Adam Driver Says Being an Actor Only Requires 10 Percent Acting — the Rest Is ‘Bullsh*t’
Adam Driver is widely regarded for his role as Kylo Ren in Star Wars. But before he became a celebrated actor, he was a Marine. Driver’s military background had made him compare the way things work in Hollywood to the operations of a militarized organization. What’s more, he think show business could learn a thing or two from how the military operates.
Adam Driver enlisted in the military after the Sept. 11, 2001 attacks
Driver’s deciding factor to join the Marines was sparked by his desire for retribution after Sept. 11, 2001. “It wasn’t against Muslims,” Driver explained to The New Yorker. “It was: We were attacked. I want to fight for my country against whoever that is.”
Driver was an 81mm mortar man for the Weapons Company, 1st Battalion, 1st Marines. After serving for more than two years, Driver was medically discharged due to a mountain biking injury.
After his discharge, Driver enlisted in the Juilliard School to pursue acting. Today, Driver continues to act, but also support the military. He and his wife operate Arts in the Armed Forces, a nonprofit organization that makes arts programming accessible to active-duty military, veterans, and their families.
For Adam Driver, becoming an actor was the next logical step after leaving the military
In an interview with Vulture, Driver talked about learning “the value of time.”
“I learned that in the military,” he said. “But I transferred it into making movies.”
Serving in the military gave Driver purpose, but so did acting. “As you change, your relationship to your job changes,” he explained. The skills Driver developed in the military easily translated into the world of acting.
Knowing the value of his own time, Driver says he doesn’t “take doing a play or making a movie for granted.”
“It always seems like a miracle when someone is willing to pay for us to do that,” he admitted. “We’re here right now, and we’re never going to get a chance to do this again.”
While Driver loves what he does, there are certain aspects of Hollywood Driver wishes would change.
Adam Driver thinks Hollywood should be more like the military
Driver talked about the similarities and differences between actors and soldiers with interviewer David Marchese, who conceded “that one profession is at least partly about individual expression,” while the other is all about conforming.
Driver agreed, adding:
This is where things differ: In the military, there’s a structure in place for how things work, and you can’t supersede it.
If a [Private First Class] is really good at his job, then he’ll get put in charge. But in making movies, when people get to a certain level they can push their needs ahead of others’.
Acting is not set up to be a collective effort. It can be, but it never is.
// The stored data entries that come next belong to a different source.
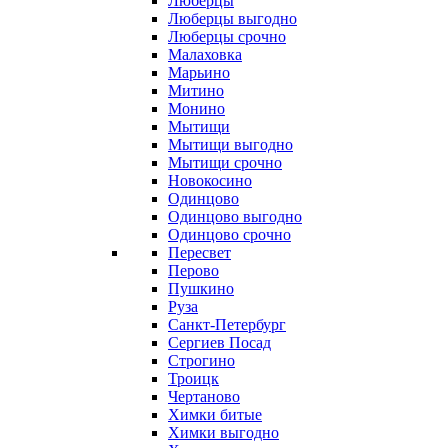
Люберцы
Люберцы выгодно
Люберцы срочно
Малаховка
Марьино
Митино
Монино
Мытищи
Мытищи выгодно
Мытищи срочно
Новокосино
Одинцово
Одинцово выгодно
Одинцово срочно
Пересвет
Перово
Пушкино
Руза
Санкт-Петербург
Сергиев Посад
Строгино
Троицк
Чертаново
Химки битые
Химки выгодно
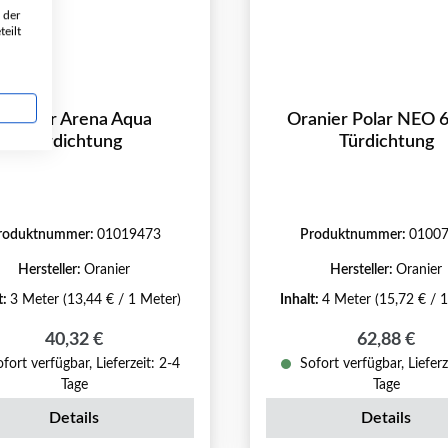
 der
eilt
Oranier Arena Aqua
Oranier Polar NEO 
Türdichtung
Türdichtung
roduktnummer:
01019473
Produktnummer:
0100
Hersteller:
Oranier
Hersteller:
Oranier
t:
3 Meter
(13,44 € / 1 Meter)
Inhalt:
4 Meter
(15,72 € / 
Regulärer Preis:
Regulärer P
40,32 €
62,88 €
fort verfügbar, Lieferzeit: 2-4
Sofort verfügbar, Lieferz
Tage
Tage
Details
Details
Driver believes creating movies, television — any form of entertainment, really — should be a collective effort. “Obviously, in the arts people have more liberty to be individual,” he added. “But I still think of the work as a group effort.”
Adam Driver thinks his career is mostly ‘managing personalities’ and talking about being an actor
Driver also pointed out how there’s more “bureaucracy” in Hollywood than in a military organization.
“I’d never realized that most of your job in acting is managing personalities and talking about your job,” he elaborated. “Only, like, 10 percent is the actual doing of it. Sometimes that 10 percent is all you need to keep motivated, but often there’s so much bullsh*t.”
Driver stopped himself. “I don’t want to complain about having a great job,” he conceded.
But Driver makes a valid point — if everyone in the entertainment business viewed their work as a group effort, the impact might be impressive.